■ Problem requirements: Please produce a character-exact copy of the listing that follows, omitting all images.

■ Recorded information:
========================================================================
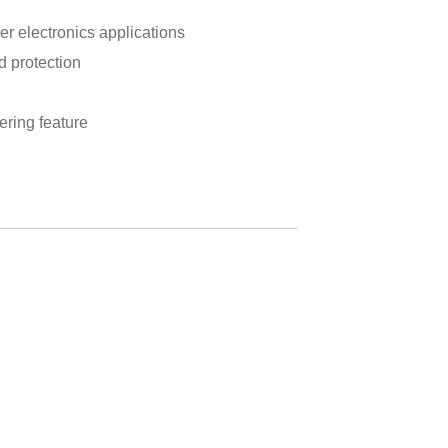
r electronics applications
 protection
ering feature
========================================================================
■ Response to the exercise:
r electronics applications
 protection
ering feature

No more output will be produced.